The Likelihood Principle, therefore, stands as a central guidepost in the theory of evidence. It challenges us to think deeply about what it means to learn from data. It suggests that the most direct and purest representation of what the data has to say is captured by the elegant shape of the likelihood function, a profile of plausibility for every possibility we seek to understand.

In our last discussion, we explored the mechanics of the Likelihood Principle. It seemed, perhaps, like a rather abstract and formal rule of statistical logic. Now, we are going to see what happens when this principle leaves the pristine world of theory and collides with the messy, unpredictable business of collecting real data. We will find that this simple idea has profound, beautiful, and sometimes startling consequences. It forces us to ask a very deep question: What, precisely, is scientific evidence? Is it only the data we have in hand, or does it also include the data we might have collected but didn't?

Consider a modern clinical trial for a new cancer drug. Researchers are desperate for an answer, and patients' lives are on the line. It is incredibly tempting to "peek" at the data as it accumulates. Suppose after 100 patients, the results look promising. Should we stop the trial early and give the drug to everyone?

From a frequentist perspective, every peek is a new hypothesis test.
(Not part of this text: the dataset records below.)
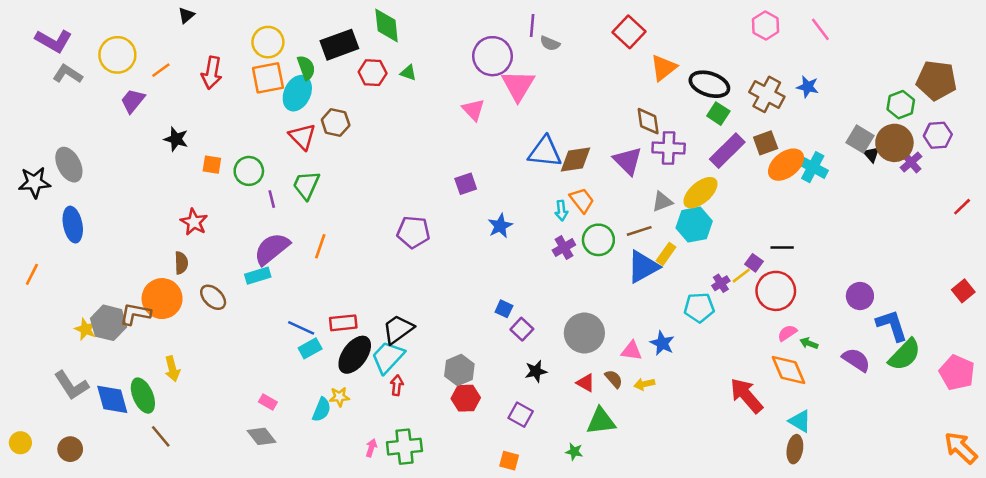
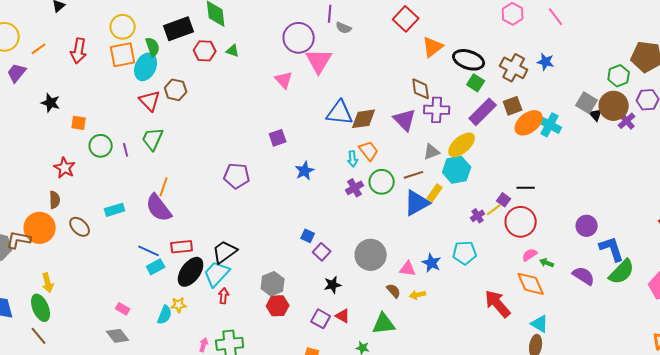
green circle: (249, 171) -> (101, 146), moved
purple semicircle: (272, 249) -> (159, 208), moved, turned -88
cyan pentagon: (699, 307) -> (465, 253), moved
red triangle: (586, 383) -> (343, 316), moved
green ellipse: (143, 396) -> (41, 308), moved

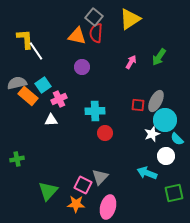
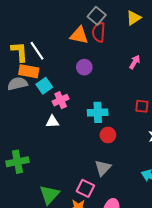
yellow triangle: (130, 19) -> (134, 18), size x0.7
yellow L-shape: (25, 39) -> (20, 52), moved
orange rectangle: (28, 96) -> (29, 71), moved, turned -30
green cross: (17, 159) -> (17, 162), size x1.5
gray triangle: (100, 177) -> (103, 168), moved

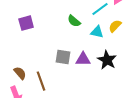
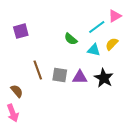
purple square: (26, 23) -> (21, 31), moved
brown line: (41, 81) -> (38, 70), moved

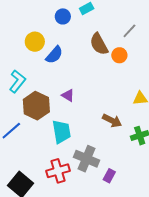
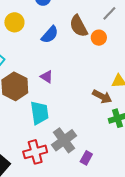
blue semicircle: (54, 55) -> (50, 35), moved
brown arrow: (112, 121) -> (102, 97), moved
gray cross: (87, 159) -> (64, 140), turned 30

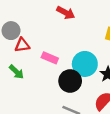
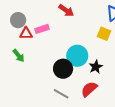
pink rectangle: (50, 58) -> (42, 29), moved, turned -48

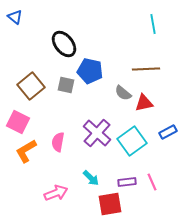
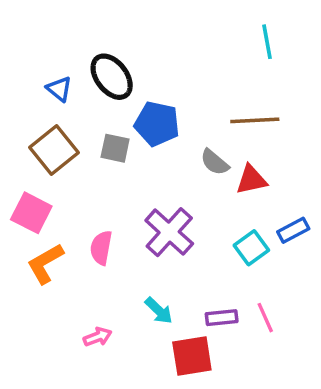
blue triangle: (15, 17) -> (59, 89), moved
cyan square: (132, 141) -> (251, 248), moved, size x0.7
pink arrow: (56, 193) -> (98, 337), size x0.7

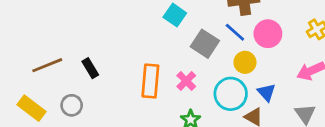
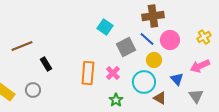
gray square: (205, 44) -> (126, 47), turned 30
brown line: (47, 65) -> (22, 46), moved
blue triangle: (266, 92) -> (177, 79), moved

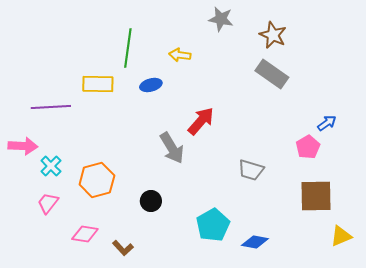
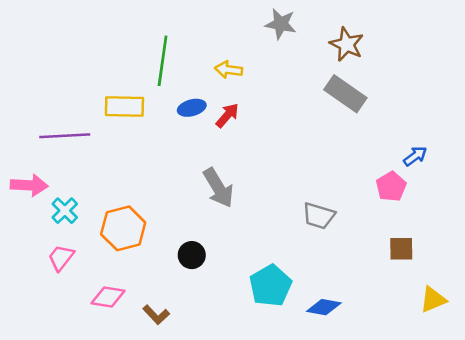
red arrow: (201, 121) -> (227, 115), moved, size x0.7
brown square: (316, 196) -> (401, 249), size x0.6

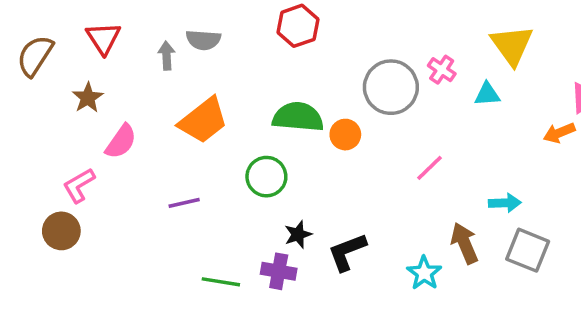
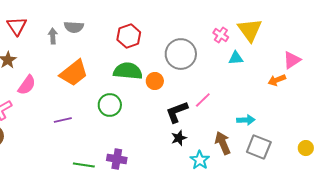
red hexagon: (298, 26) -> (129, 36), moved
pink cross: (442, 70) -> (221, 35), moved
black star: (298, 234) -> (179, 138), moved
black L-shape: (347, 252) -> (177, 112), moved

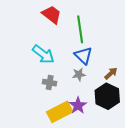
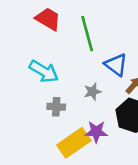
blue triangle: (83, 56) -> (116, 65), moved
purple star: (78, 105) -> (96, 132), turned -30

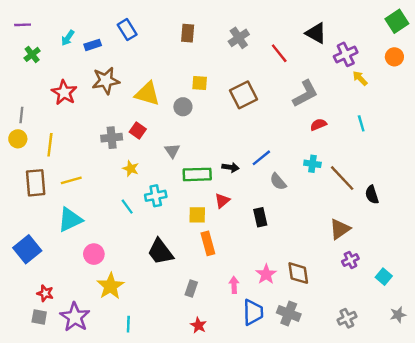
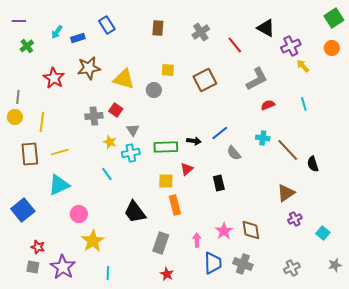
gray triangle: (172, 151) -> (133, 130), moved
cyan cross: (156, 196) -> (131, 153), moved
gray rectangle: (191, 289) -> (161, 243), size x1.5

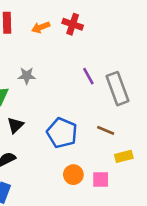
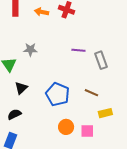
orange arrow: (41, 27) -> (42, 12), turned 32
purple line: (88, 76) -> (78, 50), turned -56
gray rectangle: (117, 89) -> (101, 60), size x0.7

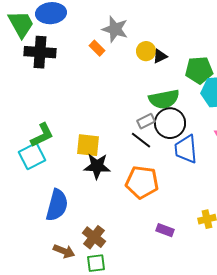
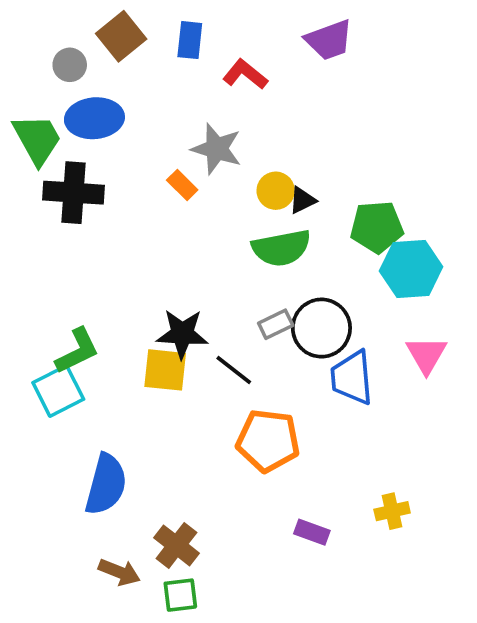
green semicircle: (164, 99) -> (281, 248), moved
black line: (141, 140) -> (234, 370), moved
black star: (97, 166) -> (182, 334), moved

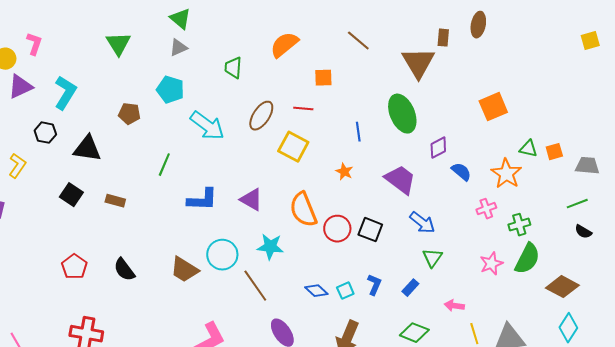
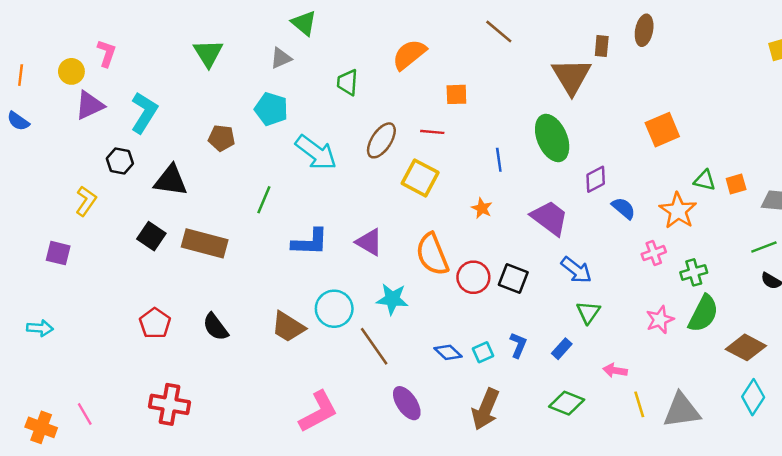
green triangle: (180, 19) -> (304, 23), moved
brown line: (358, 41) -> (499, 31), moved
brown rectangle: (115, 201) -> (205, 243), size x1.8

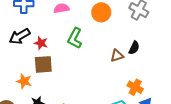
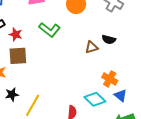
green L-shape: (75, 38) -> (50, 30), turned -80
black semicircle: (134, 48) -> (109, 39), turned 80

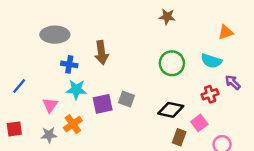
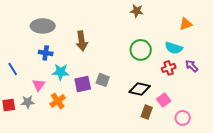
blue cross: (69, 64) -> (46, 53), moved
blue line: (19, 86) -> (13, 69), turned -72
red cross: (210, 94) -> (169, 68), moved
gray star: (49, 135) -> (28, 102), moved

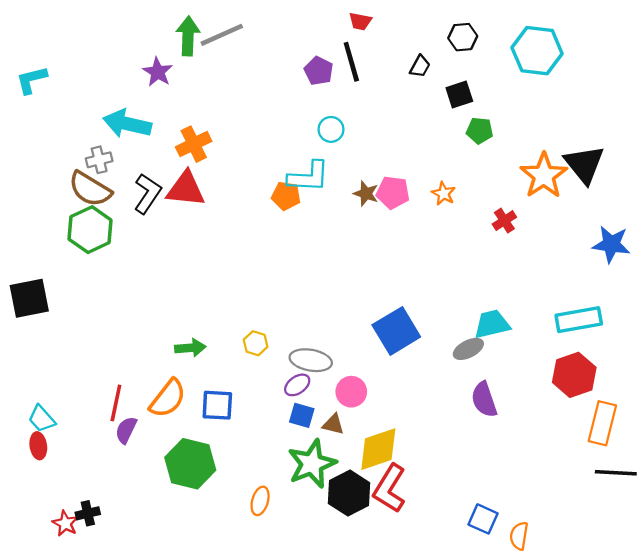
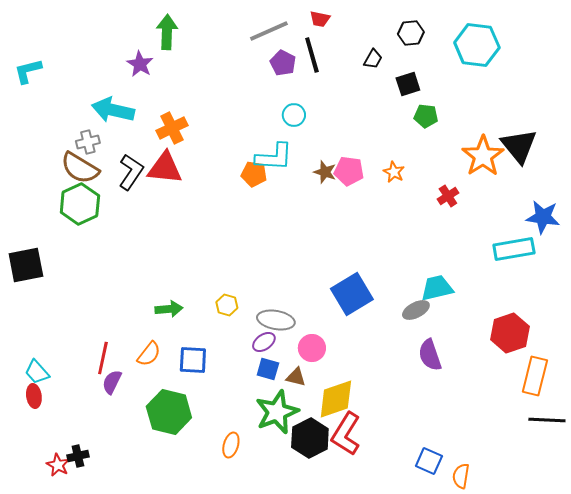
gray line: (222, 35) -> (269, 31), moved
cyan rectangle: (579, 320) -> (514, 249), moved
orange semicircle: (168, 398) -> (149, 354), size x0.7

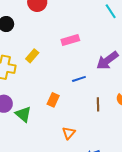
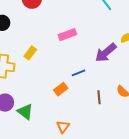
orange rectangle: (53, 100) -> (61, 89), moved, turned 32
orange triangle: (69, 133) -> (63, 127), moved

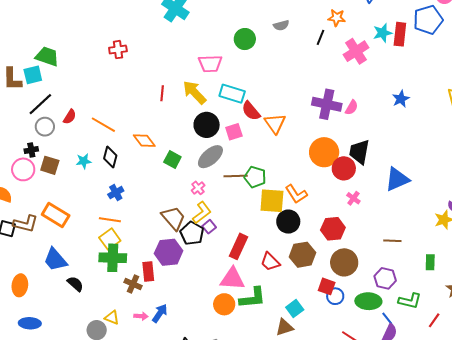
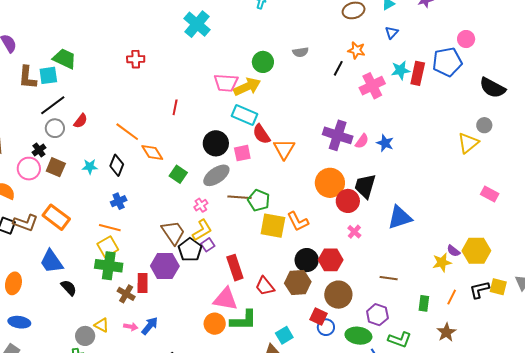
yellow arrow: (194, 92) -> (247, 87), moved, turned 104
blue star: (401, 99) -> (385, 143), moved, turned -30
orange line: (103, 125) -> (127, 132), moved
black cross: (31, 150) -> (39, 150), turned -32
black circle: (288, 222) -> (307, 260), moved
red rectangle: (238, 246) -> (235, 268), turned -50

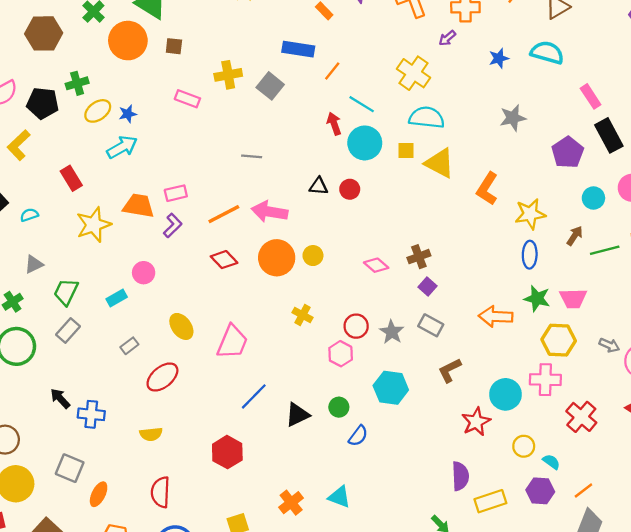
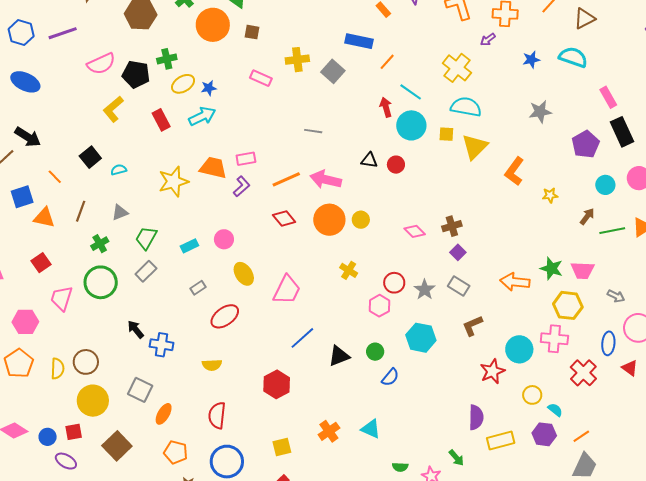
yellow triangle: (440, 163) -> (475, 147), turned 44
red rectangle: (71, 178) -> (161, 120), moved
yellow star: (530, 214) -> (550, 195), size x0.6
blue ellipse: (530, 255) -> (608, 343), moved
pink circle: (144, 273) -> (224, 239), moved
gray arrow: (609, 345) -> (616, 296), moved

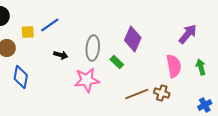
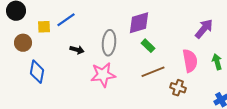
purple diamond: (133, 39) -> (139, 23), moved, turned 50
green rectangle: (117, 62) -> (148, 46), moved
brown line: (137, 94) -> (153, 72), moved

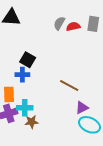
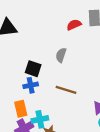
gray semicircle: (59, 23) -> (61, 55), moved
brown line: (69, 85) -> (66, 90), moved

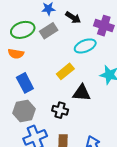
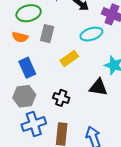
gray rectangle: (49, 31) -> (47, 34), moved, turned -48
black triangle: (82, 93) -> (98, 87), moved

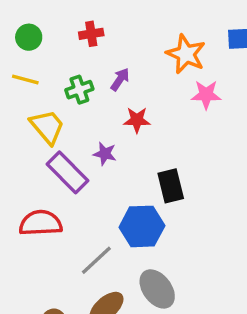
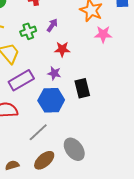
purple star: (105, 154) -> (54, 73), moved
purple rectangle: (68, 172) -> (21, 80), turned -75
blue hexagon: (142, 226) -> (51, 100), moved

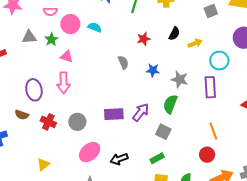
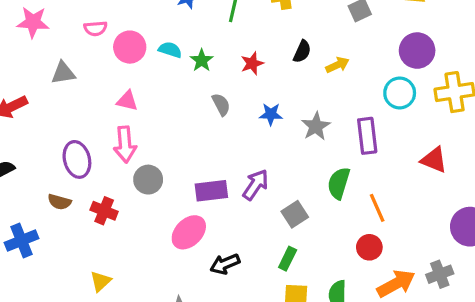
green star: (51, 39) -> (202, 60), moved
cyan circle: (219, 61) -> (400, 93), moved
gray star: (180, 79) -> (316, 126), turned 30
green semicircle: (170, 104) -> (339, 183), moved
gray circle: (77, 122) -> (148, 180), moved
gray square: (163, 132) -> (295, 214), turned 35
pink ellipse: (90, 152) -> (189, 232), moved
green rectangle: (157, 158) -> (288, 259), turned -32

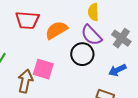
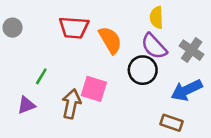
orange semicircle: (56, 30) -> (110, 40), turned 90
blue arrow: (117, 70) -> (187, 90), size x1.4

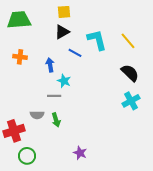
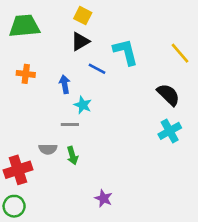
yellow square: (64, 12) -> (83, 16), turned 32
yellow line: (128, 41) -> (180, 53), moved
green circle: (27, 156) -> (14, 206), moved

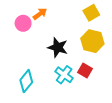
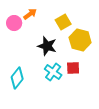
yellow square: (91, 13) -> (63, 22), moved
red square: (85, 71) -> (73, 68), turned -32

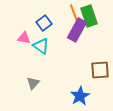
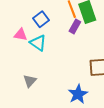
purple rectangle: (77, 30) -> (75, 26), size x0.6

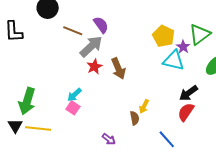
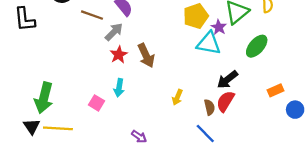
yellow pentagon: (164, 36) -> (196, 16), turned 30
gray arrow: (91, 46) -> (114, 32), size x0.7
cyan arrow: (74, 95) -> (119, 88), moved, turned -35
brown semicircle: (135, 118) -> (209, 107), moved

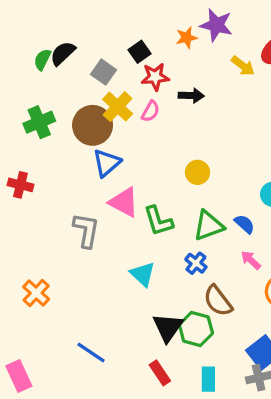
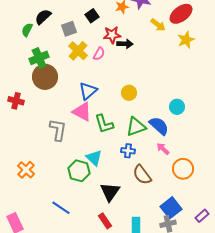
green semicircle: (42, 60) -> (27, 30), moved
gray square: (103, 72) -> (69, 29), turned 35
red star: (155, 77) -> (112, 35), moved
green cross: (39, 122) -> (39, 58), moved
brown circle: (93, 125) -> (45, 77), moved
blue triangle: (107, 163) -> (88, 91), moved
blue semicircle: (244, 224) -> (159, 126), size x1.5
blue cross: (196, 263) -> (128, 151), turned -32
green hexagon: (196, 329) -> (79, 171), moved

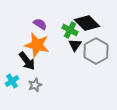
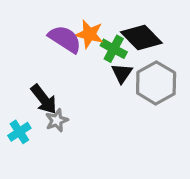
purple semicircle: (40, 24) -> (65, 39), size x1.5
orange star: (37, 45) -> (89, 34), moved, size x0.7
gray star: (35, 85) -> (57, 120), moved

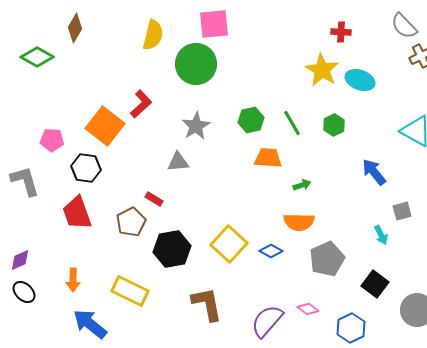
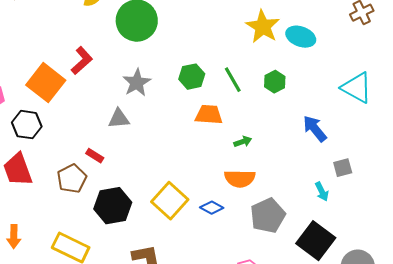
black square: (375, 284) -> (316, 241), size x1.4

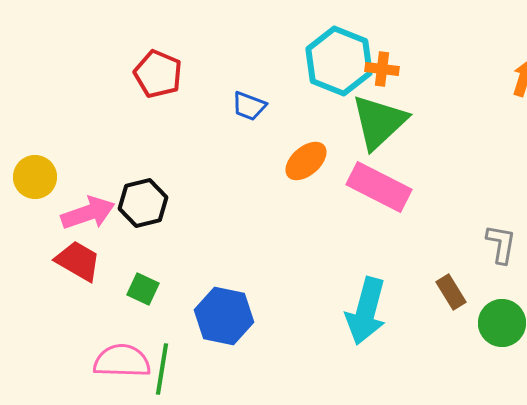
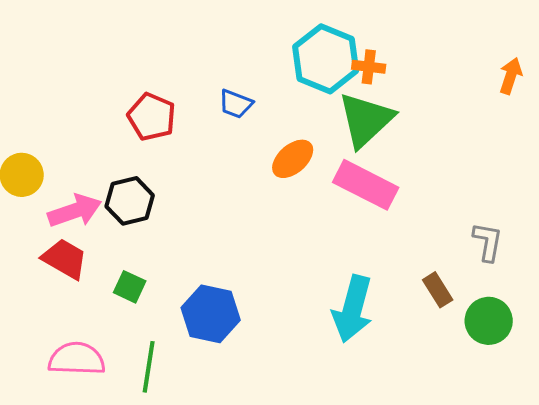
red pentagon: (158, 74) -> (152, 117), moved
pink semicircle: (122, 361) -> (77, 359), moved

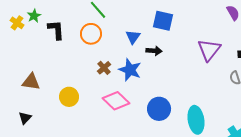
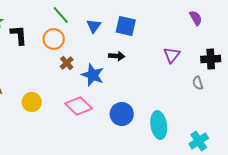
blue triangle: (133, 37) -> (94, 26), moved
purple triangle: (209, 50) -> (172, 55), size x0.7
brown cross: (104, 68) -> (67, 63), moved

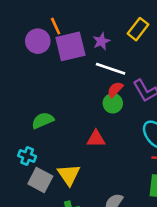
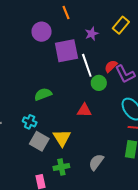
orange line: (56, 26) -> (66, 12), moved
purple square: (70, 46) -> (66, 51), moved
white line: (111, 69) -> (87, 65), moved, turned 50
red semicircle: (115, 89) -> (111, 66), moved

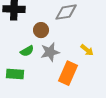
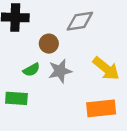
yellow arrow: (87, 50) -> (106, 68), size x1.6
orange rectangle: (68, 73) -> (101, 108), moved, turned 60

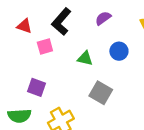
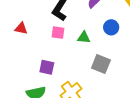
red triangle: (24, 26) -> (21, 28), moved
pink square: (45, 47) -> (58, 33), moved, turned 32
If you test with a significance level of $\alpha = 0.05$ (a 1 in 20 chance of a false positive), and you peek at the data 10 times, your chance of getting at least one false positive is not $0.05$ anymore; it's much higher! For independent tests, it would be $1 - (1-0.05)^{10} \approx 0.40$. You've inflated your error rate by "data peeking". To maintain their standard of long-run error control, frequentists have to invent complex adjustments, essentially making it much harder to claim a discovery at any given peek.

The Bayesian, guided by the Likelihood Principle, sees no such problem. The evidence is simply the cumulative data. Peeking is just updating your beliefs with new information. The posterior distribution after 100 patients simply becomes the prior distribution for the next batch of patients. No adjustments are needed, because the framework isn't concerned with hypothetical error rates over experiments that never happened. It is concerned only with the degree of belief justified by the data observed so far.

This same battle is being fought today on the frontiers of artificial intelligence. When a hospital validates a new AI model for detecting sepsis, how should it collect evidence? Should it use a fixed set of 120 patient cases (like Dr. Fixed), or sequentially gather cases until it has found 84 correct detections (like Dr. Sequential)? The Likelihood Principle tells us that if the final data tally is the same, the evidence for the AI's sensitivity is the same. This suggests that methods of reporting evidence that adhere to the principle, such as likelihood ratios or Bayesian posterior probabilities, are more direct measures of the evidence itself. In this view, the familiar $p$-value is not so much a measure of evidence from a particular experiment, but a calibration tool for controlling errors in the long run.

The journey of the Likelihood Principle takes us to a profound destination. It champions a vision of scientific inference built on evidential coherence. It argues that the strength of evidence in your data should not depend on your private intentions or on outcomes that never came to pass. The data should be allowed to speak for itself.

While this view remains in a healthy and productive tension with the frequentist philosophy of long-run error control, understanding it opens our eyes. It reveals an underlying unity and elegance in the way we can learn from the world, a direct path from observation to belief, guided by the simple, powerful, and beautiful logic of the Likelihood Principle.